Tout ce que vous ne saviez pas sur l'évasion d'El Chapo

"On recherche...Encore!" Un faux avis de recherche à la gloire d'El Chapo. (AFP)

L'évasion de Joaquín Guzmán Loera, chef du cartel de Sinaloa, d'une prison de haute sécurité au Mexique le week-end dernier est toujours largement commentée au Mexique et aux Etats-Unis. La justice mexicaine a dévoilé les images du tunnel qu'il a utilisée pour s'échapper de la prison, long de plus d'un mile. Notre sujet, par Samah Soula et Laurent Desbois.


Nouvelle evasion d'El Chapo, baron mexicain de... by ftv-geopolis

- Son évasion aurait coûté environ 50 millions de dollars

Les premières estimations du coût complet de cette évasion grandiose s'élèvent à environ 50 millions d'euros. L'estimation a été fournie par Jhon Jairo Velasquez Vasquez, un ancien haut-gradé du gang de Pablo Escobar. Ce coût comprend non seulement la construction d'un tunnel de plus de un mile, avec renforts en bois, éclairage, ventilation et une moto sur rail, mais surtout...Le coût de la corruption. En effet, il est presque assuré qu'El Chapo disposait de complicités à l'intérieur de sa prison.

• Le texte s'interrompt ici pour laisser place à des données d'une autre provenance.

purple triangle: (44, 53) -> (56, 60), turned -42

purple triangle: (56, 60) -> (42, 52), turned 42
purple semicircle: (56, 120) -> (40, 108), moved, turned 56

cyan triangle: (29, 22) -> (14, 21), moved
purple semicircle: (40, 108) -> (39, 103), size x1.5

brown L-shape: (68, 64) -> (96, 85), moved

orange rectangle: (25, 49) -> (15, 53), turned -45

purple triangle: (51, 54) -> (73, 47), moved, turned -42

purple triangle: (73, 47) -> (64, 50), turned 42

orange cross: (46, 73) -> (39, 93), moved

- C'est sa seconde évasion

El Chapo avait été arrêté pour la première fois au Guatemala en 1993. Transféré dans une prison de haute-sécurité au Mexique, il était notoire qu'il avait tourné l'établissement en un centre de commandement personnel pour son cartel grâce à des officiers pénitentiaires ultra-corrompus. En 2001, Guzman s'était évadé presque sans efforts, caché dans un wagonnet de linge sale mené hors de la prison avec une escorte de gardes.

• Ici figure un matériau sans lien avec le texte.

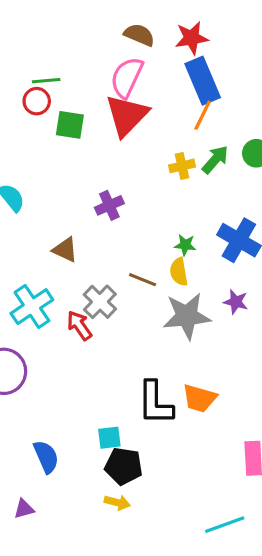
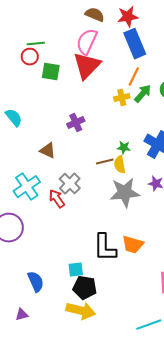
orange line: (203, 115) -> (134, 77), moved
brown line: (143, 280) -> (105, 162), moved, turned -36
yellow arrow: (117, 502) -> (81, 311), size x1.8

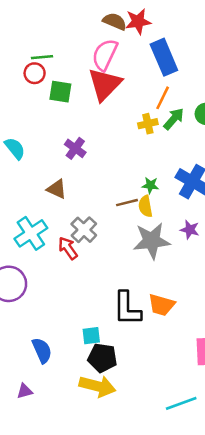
red star: (128, 17) -> (138, 21), moved
purple cross: (76, 123) -> (75, 148), moved, turned -30

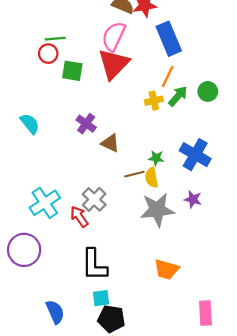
brown triangle: (57, 189) -> (110, 143), moved
black L-shape: (127, 309) -> (94, 265), moved

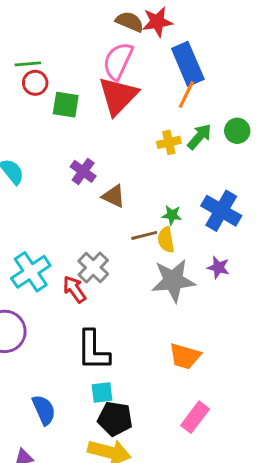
green line: (55, 39) -> (28, 64), moved
orange line: (168, 77) -> (186, 94), moved
pink rectangle: (205, 313) -> (195, 417), moved, turned 40

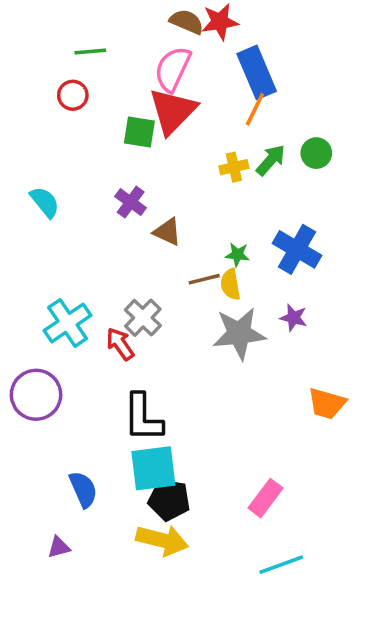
green line: (28, 64) -> (90, 51), moved
green square: (66, 105) -> (139, 132), moved
orange trapezoid: (185, 356) -> (327, 404), moved
cyan square: (102, 392) -> (153, 468), size x1.8

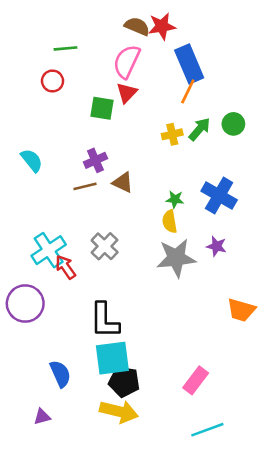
red triangle: (173, 111) -> (127, 93), size x0.6
purple cross: (131, 202) -> (95, 160), turned 30
brown line: (204, 279) -> (85, 186), moved
red arrow: (120, 344) -> (66, 267), moved

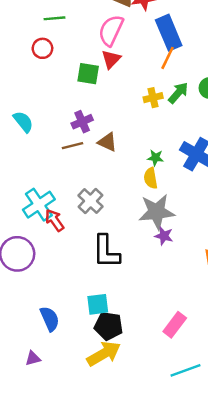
purple star: (216, 246) -> (164, 236), moved
black L-shape: (105, 320) -> (106, 251), moved
cyan square: (112, 358) -> (98, 304), size x0.7
yellow arrow: (119, 412) -> (104, 354), turned -44

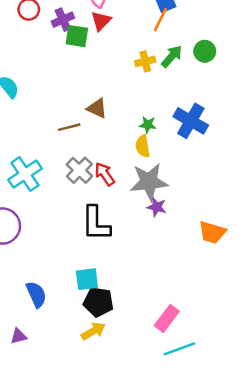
purple cross: (82, 122) -> (63, 20), moved
brown line: (73, 146) -> (69, 127), moved
red arrow: (54, 220) -> (105, 174), moved
pink rectangle: (175, 325) -> (167, 318), moved
yellow arrow: (104, 354) -> (93, 331), size x0.7

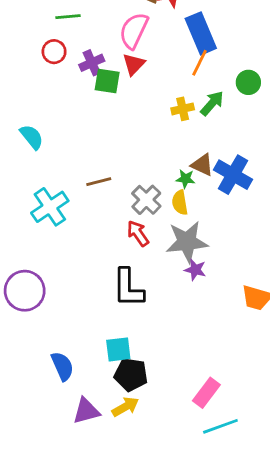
green circle: (205, 51) -> (248, 82), moved
brown triangle: (97, 108) -> (202, 165), moved
gray cross: (79, 170) -> (146, 200), moved
cyan cross: (25, 174) -> (50, 207), moved
purple triangle: (19, 336) -> (86, 411), moved, size x1.5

- Sa dernière cavale a duré 13 ans

Il a fallut 13 ans au gouvernement mexicain pour remettre la main sur El Chapo après son évasion en 2001. Après la mort de Ben Laden, il était même devenu le « Public Enemy Number One » des Etats-Unis. La récompense pour sa capture avait atteint plus de 7 millions de dollars. Il avait finalement été arrêté en 2014 à Culiacan à l'issue d'une traque racontée par cet article du New York Post. Son arestation avait été un triomphe dans le combat de Enrique Pena Nieto contre les cartels. Un succès aujourd'hui remis en cause, qui met en péril la position du président mexicain.

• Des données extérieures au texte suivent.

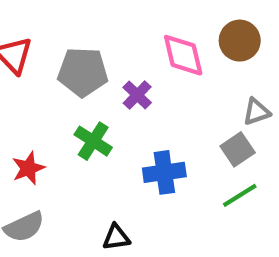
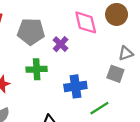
green cross: (93, 141) -> (37, 69), turned -36
gray square: (238, 149) -> (115, 74), turned -36
green line: (240, 195) -> (99, 108), moved

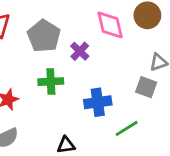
gray pentagon: (31, 32) -> (44, 36), turned 30

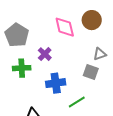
purple cross: (80, 51) -> (45, 54), moved

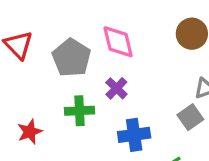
pink diamond: (65, 27) -> (118, 42), moved
gray square: (91, 72) -> (190, 117), turned 35

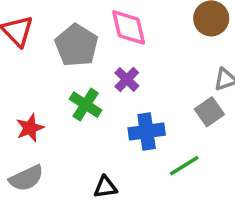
green cross: (80, 111) -> (86, 105), turned 36

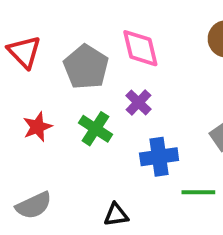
red star: (30, 128) -> (37, 127), moved
green line: (184, 166) -> (198, 192), turned 32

- Il est familier des tunnels

Le cartel de Sinaloa n'est pas en manque de tunneliers. Guzman a longtemps utilisé ces ouvrages d'art sauvages pour échapper aux tentatives de capture du gouvernement mexicain, comme le montre ce reportage du Wall Street Journal, datant de sa dernière capture.

- Il a longtemps été sur l'une des personnes les plus riches et les plus puissantes du monde

En tout cas, selon Forbes. A partir de 2003, date à laquelle El Chapo est devenu le trafiquant le plus puissant au monde grâce à l'arrestation de plusieurs de ses rivaux, le magazine Forbes plaçait régulièrement El Chapo sur ses listes des personnes les plus riches du monde - avec une valeur estimée à un milliard de dollars - et sur celles des plus puissantes - son cartel est implanté sur les 5 continents.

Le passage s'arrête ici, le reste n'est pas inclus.